■ WHAT TO DO ■
Repeat the listing exactly. The images do not belong in the copy.
++++ EXTRACTED INFORMATION ++++
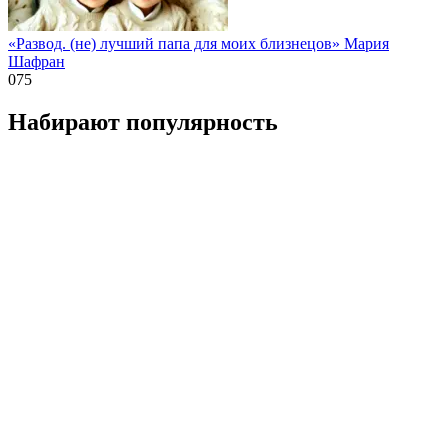
«Развод. (не) лучший папа для моих близнецов» Мария
Шафран
0
75
Набирают популярность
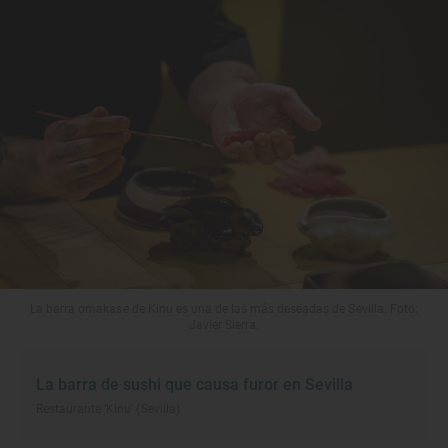
La barra omakase de Kinu es una de las más deseadas de Sevilla. Foto:
Javier Sierra.
La barra de sushi que causa furor en Sevilla
Restaurante ‘Kinu’ (Sevilla)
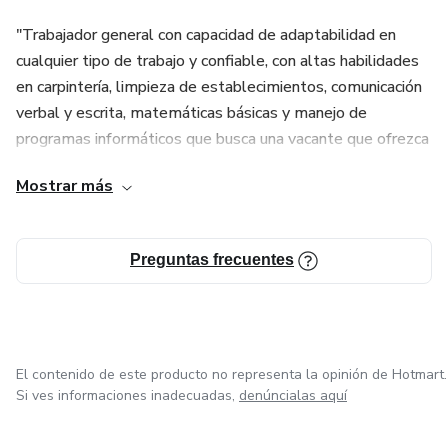
"Trabajador general con capacidad de adaptabilidad en
cualquier tipo de trabajo y confiable, con altas habilidades
en carpintería, limpieza de establecimientos, comunicación
verbal y escrita, matemáticas básicas y manejo de
programas informáticos que busca una vacante que ofrezca
un empleo estable con oportunidades de crecimiento".
Mostrar más
Preguntas frecuentes
El contenido de este producto no representa la opinión de Hotmart.
Si ves informaciones inadecuadas,
denúncialas aquí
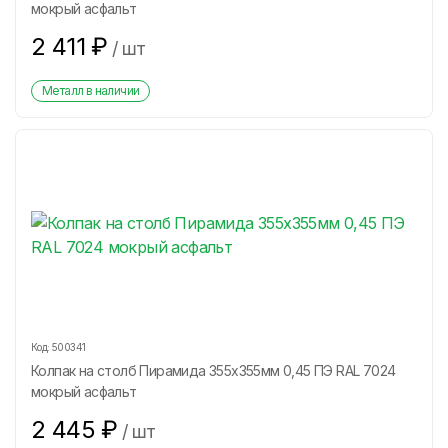
мокрый асфальт
2 411
₽
/
шт
Металл в наличии
Код:
500341
Колпак на столб Пирамида 355х355мм 0,45 ПЭ RAL 7024
мокрый асфальт
2 445
₽
/
шт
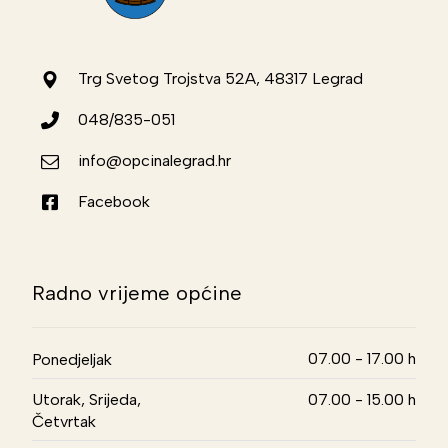
Trg Svetog Trojstva 52A, 48317 Legrad
048/835-051
info@opcinalegrad.hr
Facebook
Radno vrijeme općine
07.00 - 17.00 h
Ponedjeljak
Utorak, Srijeda,
07.00 - 15.00 h
Četvrtak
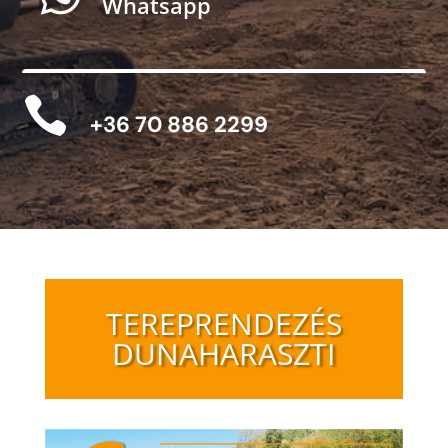
Whatsapp

+36 70 886 2299
TEREPRENDEZÉS
DUNAHARASZTI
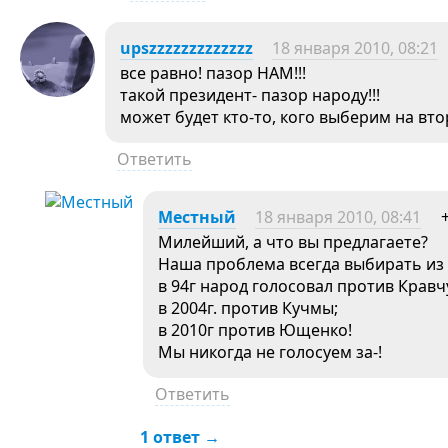
upszzzzzzzzzzzzz
18 января 2010, 08:21
все равно! пазор НАМ!!!
такой президент- пазор народу!!!
может будет кто-то, кого выберим на вто
Ответить
Местный
18 января 2010, 08:41
Милейший, а что вы предлагаете?
Наша проблема всегда выбирать из 2 
в 94г народ голосовал против Кравч
в 2004г. против Кучмы;
в 2010г против Ющенко!
Мы никогда не голосуем за-!
Ответить
1 ответ →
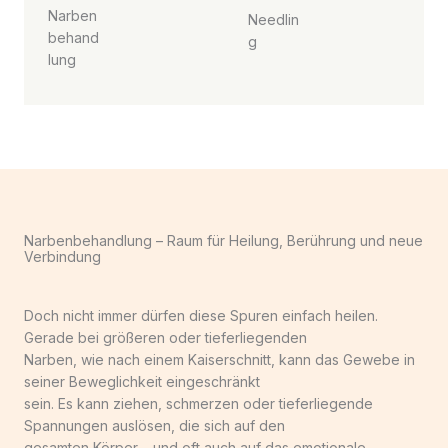
Narben
Needlin
behand
g
lung
Narbenbehandlung – Raum für Heilung, Berührung und neue
Verbindung
Doch nicht immer dürfen diese Spuren einfach heilen.
Gerade bei größeren oder tieferliegenden
Narben, wie nach einem Kaiserschnitt, kann das Gewebe in
seiner Beweglichkeit eingeschränkt
sein. Es kann ziehen, schmerzen oder tieferliegende
Spannungen auslösen, die sich auf den
gesamten Körper – und oft auch auf das emotionale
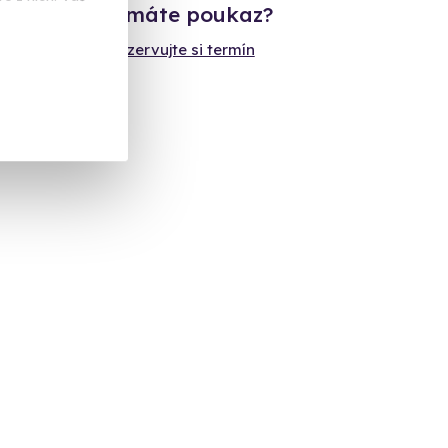
Již máte poukaz?
Rezervujte si termín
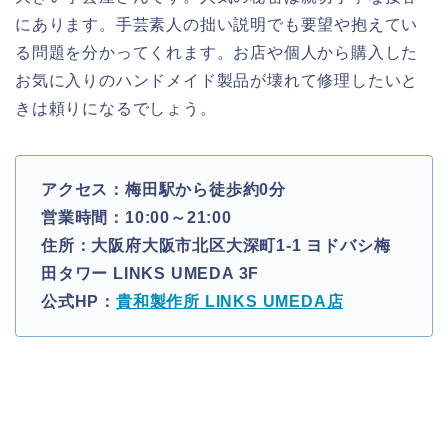
にあります。手芸素人の拙い説明でも要望や抱えてい
る問題を分かってくれます。お店や個人から購入した
お気に入りのハンドメイド製品が壊れて修理したいと
きは頼りになるでしょう。
アクセス：梅田駅から徒歩約0分
営業時間：10:00～21:00
住所：大阪府大阪市北区大深町1-1 ヨドバシ梅
田タワー LINKS UMEDA 3F
公式HP：
貴和製作所 LINKS UMEDA店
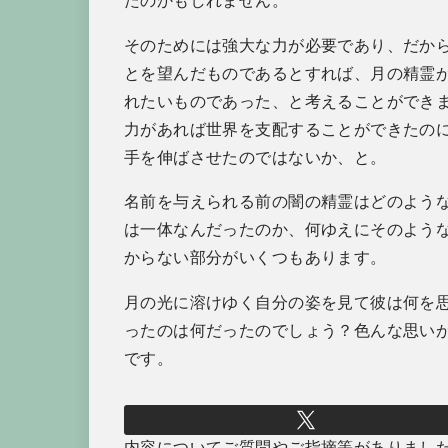
たのかもしれません。
そのためには強大な力が必要であり、だか
とを望んだものであるとすれば、月の精霊
れたいものであった、と考えることができ
力があれば世界を支配することができたの
手を伸ばさせたのではないか、と。
名前を与えられる前の闇の精霊はどのよう
は一体なんだったのか、何ゆえにそのよう
からない部分がいくつもあります。
月の光に溶けゆく自分の姿を見て彼は何を
ったのは何だったのでしょう？色んな思い
です。
内容についてご質問やご指摘等がありまし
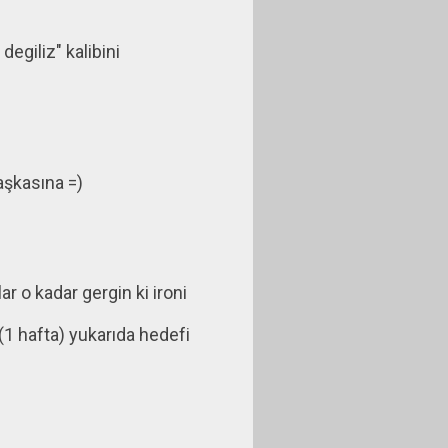
egiliz" kalibini
aşkasına =)
r o kadar gergin ki ironi
(1 hafta) yukarıda hedefi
++++
■ RESPONSE BOX ■
«Развод. (не) лучший папа для моих близнецов» Мария
Шафран
0
75
Набирают популярность
La barra omakase de Kinu es una de las más deseadas de Sevilla. Foto:
Javier Sierra.
La barra de sushi que causa furor en Sevilla
Restaurante ‘Kinu’ (Sevilla)
"Trabajador general con capacidad de adaptabilidad en
cualquier tipo de trabajo y confiable, con altas habilidades
en carpintería, limpieza de establecimientos, comunicación
verbal y escrita, matemáticas básicas y manejo de
programas informáticos que busca una vacante que ofrezca
un empleo estable con oportunidades de crecimiento".
Mostrar más
Preguntas frecuentes
El contenido de este producto no representa la opinión de Hotmart.
Si ves informaciones inadecuadas,
denúncialas aquí
мокрый асфальт
2 411
₽
/
шт
Металл в наличии
Код:
500341
Колпак на столб Пирамида 355х355мм 0,45 ПЭ RAL 7024
мокрый асфальт
2 445
₽
/
шт
Trg Svetog Trojstva 52A, 48317 Legrad
048/835-051
info@opcinalegrad.hr
Facebook
Radno vrijeme općine
07.00 - 17.00 h
Ponedjeljak
Utorak, Srijeda,
07.00 - 15.00 h
Četvrtak
Whatsapp

+36 70 886 2299
TEREPRENDEZÉS
DUNAHARASZTI
upszzzzzzzzzzzzz
18 января 2010, 08:21
все равно! пазор НАМ!!!
такой президент- пазор народу!!!
может будет кто-то, кого выберим на вто
Ответить
Местный
18 января 2010, 08:41
Милейший, а что вы предлагаете?
Наша проблема всегда выбирать из 2 
в 94г народ голосовал против Кравч
в 2004г. против Кучмы;
в 2010г против Ющенко!
Мы никогда не голосуем за-!
Ответить
1 ответ →
Narben
Needlin
behand
g
lung
Narbenbehandlung – Raum für Heilung, Berührung und neue
Verbindung
Doch nicht immer dürfen diese Spuren einfach heilen.
Gerade bei größeren oder tieferliegenden
Narben, wie nach einem Kaiserschnitt, kann das Gewebe in
seiner Beweglichkeit eingeschränkt
sein. Es kann ziehen, schmerzen oder tieferliegende
Spannungen auslösen, die sich auf den
gesamten Körper – und oft auch auf das emotionale
Již máte poukaz?
Rezervujte si termín
にあります。手芸素人の拙い説明でも要望や抱えてい
る問題を分かってくれます。お店や個人から購入した
お気に入りのハンドメイド製品が壊れて修理したいと
きは頼りになるでしょう。
アクセス：梅田駅から徒歩約0分
営業時間：10:00～21:00
住所：大阪府大阪市北区大深町1-1 ヨドバシ梅
田タワー LINKS UMEDA 3F
公式HP：
貴和製作所 LINKS UMEDA店
たのかもしれません。
そのためには強大な力が必要であり、だか
とを望んだものであるとすれば、月の精霊
れたいものであった、と考えることができ
力があれば世界を支配することができたの
手を伸ばさせたのではないか、と。
名前を与えられる前の闇の精霊はどのよう
は一体なんだったのか、何ゆえにそのよう
からない部分がいくつもあります。
月の光に溶けゆく自分の姿を見て彼は何を
ったのは何だったのでしょう？色んな思い
です。
内容についてご質問やご指摘等がありまし
egiliz" kalibini
aşkasına =)
r o kadar gergin ki ironi
(1 hafta) yukarıda hedefi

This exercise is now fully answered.